Abortion scenes in popular films and T.V.

When I am watching a film or a TV show and one of the characters gets pregnant, I often tense up with anxiety, cringing at the ways an unwanted pregnancy has been handled by so much of mainstream media. Too often it feels like stories center around a young woman struggling with the choice who ends up carrying the child to term and it’s the happiest decision of her life. Or, she goes to the clinic and struggles in the waiting room, leaving and ultimately deciding to have a baby. Ugh.
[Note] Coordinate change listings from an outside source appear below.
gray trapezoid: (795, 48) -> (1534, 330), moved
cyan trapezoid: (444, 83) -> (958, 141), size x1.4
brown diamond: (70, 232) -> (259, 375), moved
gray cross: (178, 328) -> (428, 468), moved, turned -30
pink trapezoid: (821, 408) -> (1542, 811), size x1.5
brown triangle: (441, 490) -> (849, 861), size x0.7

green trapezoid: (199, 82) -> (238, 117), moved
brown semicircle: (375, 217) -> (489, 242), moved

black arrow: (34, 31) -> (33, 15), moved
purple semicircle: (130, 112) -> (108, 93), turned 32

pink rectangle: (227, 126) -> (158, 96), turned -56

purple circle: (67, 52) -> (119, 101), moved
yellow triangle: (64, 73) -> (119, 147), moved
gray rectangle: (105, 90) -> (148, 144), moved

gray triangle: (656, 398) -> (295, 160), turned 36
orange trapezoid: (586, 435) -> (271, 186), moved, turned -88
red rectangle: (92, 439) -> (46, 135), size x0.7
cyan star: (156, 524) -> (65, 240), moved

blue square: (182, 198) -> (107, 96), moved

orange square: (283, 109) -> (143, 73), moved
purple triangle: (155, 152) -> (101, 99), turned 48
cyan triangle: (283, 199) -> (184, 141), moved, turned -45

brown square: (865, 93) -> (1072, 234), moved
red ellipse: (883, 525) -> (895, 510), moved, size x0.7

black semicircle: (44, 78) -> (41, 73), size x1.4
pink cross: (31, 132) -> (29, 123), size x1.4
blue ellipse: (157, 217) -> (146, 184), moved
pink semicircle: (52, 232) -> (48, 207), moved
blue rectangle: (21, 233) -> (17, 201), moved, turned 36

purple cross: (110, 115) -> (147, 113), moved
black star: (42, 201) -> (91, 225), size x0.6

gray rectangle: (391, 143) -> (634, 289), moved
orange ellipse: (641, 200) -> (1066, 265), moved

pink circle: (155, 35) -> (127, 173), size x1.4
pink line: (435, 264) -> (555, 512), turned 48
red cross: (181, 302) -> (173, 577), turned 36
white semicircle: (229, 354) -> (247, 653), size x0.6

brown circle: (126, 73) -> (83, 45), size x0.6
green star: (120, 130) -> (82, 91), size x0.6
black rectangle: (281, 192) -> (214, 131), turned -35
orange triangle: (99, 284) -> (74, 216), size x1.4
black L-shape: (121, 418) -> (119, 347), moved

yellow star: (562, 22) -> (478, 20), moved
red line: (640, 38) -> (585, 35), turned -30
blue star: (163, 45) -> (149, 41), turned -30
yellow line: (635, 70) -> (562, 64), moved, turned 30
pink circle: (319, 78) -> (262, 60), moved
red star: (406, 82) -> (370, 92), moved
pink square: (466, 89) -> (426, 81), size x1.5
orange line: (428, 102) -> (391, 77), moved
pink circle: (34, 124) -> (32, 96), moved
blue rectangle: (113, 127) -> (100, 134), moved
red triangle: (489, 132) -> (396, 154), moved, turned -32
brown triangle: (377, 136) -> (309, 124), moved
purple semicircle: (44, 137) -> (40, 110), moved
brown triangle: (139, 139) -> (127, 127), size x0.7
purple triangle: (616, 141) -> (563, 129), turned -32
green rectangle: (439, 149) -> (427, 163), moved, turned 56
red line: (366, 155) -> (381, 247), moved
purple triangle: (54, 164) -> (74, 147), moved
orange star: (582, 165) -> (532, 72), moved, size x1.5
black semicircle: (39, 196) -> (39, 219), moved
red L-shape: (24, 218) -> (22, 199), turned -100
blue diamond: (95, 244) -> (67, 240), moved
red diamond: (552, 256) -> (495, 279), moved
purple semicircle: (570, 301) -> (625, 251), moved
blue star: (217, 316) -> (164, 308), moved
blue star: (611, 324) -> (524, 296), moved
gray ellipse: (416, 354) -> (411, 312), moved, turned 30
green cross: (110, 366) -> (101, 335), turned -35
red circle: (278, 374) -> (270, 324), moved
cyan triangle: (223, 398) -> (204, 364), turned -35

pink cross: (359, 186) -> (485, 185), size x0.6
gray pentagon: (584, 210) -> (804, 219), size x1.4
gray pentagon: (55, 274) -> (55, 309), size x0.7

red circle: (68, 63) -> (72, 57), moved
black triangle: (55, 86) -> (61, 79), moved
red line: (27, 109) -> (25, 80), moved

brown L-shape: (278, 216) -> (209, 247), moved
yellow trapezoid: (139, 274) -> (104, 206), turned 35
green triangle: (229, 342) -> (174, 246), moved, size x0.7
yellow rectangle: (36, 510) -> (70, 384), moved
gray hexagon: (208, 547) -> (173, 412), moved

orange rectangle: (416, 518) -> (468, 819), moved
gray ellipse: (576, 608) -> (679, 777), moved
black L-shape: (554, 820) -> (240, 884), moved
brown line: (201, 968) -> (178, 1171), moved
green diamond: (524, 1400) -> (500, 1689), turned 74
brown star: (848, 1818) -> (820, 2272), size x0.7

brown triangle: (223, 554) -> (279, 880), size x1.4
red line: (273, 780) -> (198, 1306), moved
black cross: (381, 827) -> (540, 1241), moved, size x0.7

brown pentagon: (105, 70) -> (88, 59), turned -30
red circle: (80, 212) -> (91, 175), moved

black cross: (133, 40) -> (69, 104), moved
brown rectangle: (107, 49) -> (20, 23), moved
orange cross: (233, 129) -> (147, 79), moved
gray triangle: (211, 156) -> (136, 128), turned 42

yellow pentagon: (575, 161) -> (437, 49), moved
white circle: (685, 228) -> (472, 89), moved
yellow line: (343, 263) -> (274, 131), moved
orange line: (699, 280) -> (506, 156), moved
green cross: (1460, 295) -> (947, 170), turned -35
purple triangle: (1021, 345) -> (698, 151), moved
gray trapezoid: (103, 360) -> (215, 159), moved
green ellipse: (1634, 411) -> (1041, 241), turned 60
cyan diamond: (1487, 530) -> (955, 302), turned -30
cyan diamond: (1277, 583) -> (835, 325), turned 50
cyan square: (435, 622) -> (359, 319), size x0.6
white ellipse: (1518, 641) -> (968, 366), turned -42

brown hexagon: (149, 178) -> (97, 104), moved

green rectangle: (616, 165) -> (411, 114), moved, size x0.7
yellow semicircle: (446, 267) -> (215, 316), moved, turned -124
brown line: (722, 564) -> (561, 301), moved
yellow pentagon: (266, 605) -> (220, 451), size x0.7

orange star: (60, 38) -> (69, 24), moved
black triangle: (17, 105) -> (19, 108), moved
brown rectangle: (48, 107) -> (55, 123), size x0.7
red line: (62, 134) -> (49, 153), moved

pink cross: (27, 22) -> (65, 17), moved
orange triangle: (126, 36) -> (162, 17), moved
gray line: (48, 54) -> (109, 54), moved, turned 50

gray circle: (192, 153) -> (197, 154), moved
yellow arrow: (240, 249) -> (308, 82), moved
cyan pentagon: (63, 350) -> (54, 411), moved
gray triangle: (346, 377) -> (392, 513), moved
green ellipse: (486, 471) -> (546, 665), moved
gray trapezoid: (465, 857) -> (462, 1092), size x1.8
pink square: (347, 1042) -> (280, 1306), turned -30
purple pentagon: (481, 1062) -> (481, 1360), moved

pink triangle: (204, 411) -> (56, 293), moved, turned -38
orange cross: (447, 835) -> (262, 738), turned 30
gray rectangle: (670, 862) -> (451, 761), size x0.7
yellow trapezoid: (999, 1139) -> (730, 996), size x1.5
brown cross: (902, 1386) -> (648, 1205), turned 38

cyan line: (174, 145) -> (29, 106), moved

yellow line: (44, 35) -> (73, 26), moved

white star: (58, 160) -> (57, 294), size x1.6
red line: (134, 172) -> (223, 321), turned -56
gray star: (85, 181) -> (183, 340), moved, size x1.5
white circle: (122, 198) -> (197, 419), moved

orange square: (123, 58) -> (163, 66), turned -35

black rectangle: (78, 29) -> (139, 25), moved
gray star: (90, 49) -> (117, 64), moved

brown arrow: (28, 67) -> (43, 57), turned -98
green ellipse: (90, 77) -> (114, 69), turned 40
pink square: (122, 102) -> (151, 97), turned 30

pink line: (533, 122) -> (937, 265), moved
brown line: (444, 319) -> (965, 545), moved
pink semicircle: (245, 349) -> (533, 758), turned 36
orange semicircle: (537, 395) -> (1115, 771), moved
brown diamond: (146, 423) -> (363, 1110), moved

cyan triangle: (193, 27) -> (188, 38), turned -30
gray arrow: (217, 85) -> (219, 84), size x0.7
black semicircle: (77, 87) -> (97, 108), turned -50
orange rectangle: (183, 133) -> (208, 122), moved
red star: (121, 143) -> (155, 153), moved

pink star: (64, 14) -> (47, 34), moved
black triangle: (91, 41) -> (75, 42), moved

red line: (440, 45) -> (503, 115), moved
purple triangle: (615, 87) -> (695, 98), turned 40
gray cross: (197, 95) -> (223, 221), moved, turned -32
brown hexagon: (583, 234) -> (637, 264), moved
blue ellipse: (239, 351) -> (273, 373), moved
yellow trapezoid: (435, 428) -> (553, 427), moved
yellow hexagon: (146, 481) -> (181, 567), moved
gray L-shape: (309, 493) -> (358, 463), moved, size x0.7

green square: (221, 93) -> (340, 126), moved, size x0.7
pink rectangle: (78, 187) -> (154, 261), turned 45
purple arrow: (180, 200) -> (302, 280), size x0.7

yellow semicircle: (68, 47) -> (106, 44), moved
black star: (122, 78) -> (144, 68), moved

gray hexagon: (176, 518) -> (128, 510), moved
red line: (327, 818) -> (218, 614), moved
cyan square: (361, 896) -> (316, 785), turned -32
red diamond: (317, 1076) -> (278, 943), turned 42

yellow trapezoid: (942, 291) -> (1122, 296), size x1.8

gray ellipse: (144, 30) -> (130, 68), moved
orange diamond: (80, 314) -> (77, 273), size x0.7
These scenes fill me with disdain. I’ve been wondering what makes a good abortion scene? And how many good abortion scenes are out there?

Cuando estoy viendo una película o un programa de televisión y una de los personajes se queda embarazada, enseguida/frequentemente me pongo tensa, me lleno de ansiedad en anticipación a la forma en que un embarazo no planeado ha sido manejado por la mayoría de los medios mainstream. Con demasiada frecuencia, parece que las historias se centran alrededor de una mujer joven quien batalla en tomar una decisión y quien termina por tener un bebé, y es la decisión más feliz de su vida. O bien, ella va a la clínica para un aborto y lucha en la sala de espera, abandonando y finalmente decidiendo tener un bebé.  Uf. Cuanto me frustran estas escenas. He estado pensando en qué hace una buena escena de aborto. ¿ Y cuántas buenas escenas de aborto existen?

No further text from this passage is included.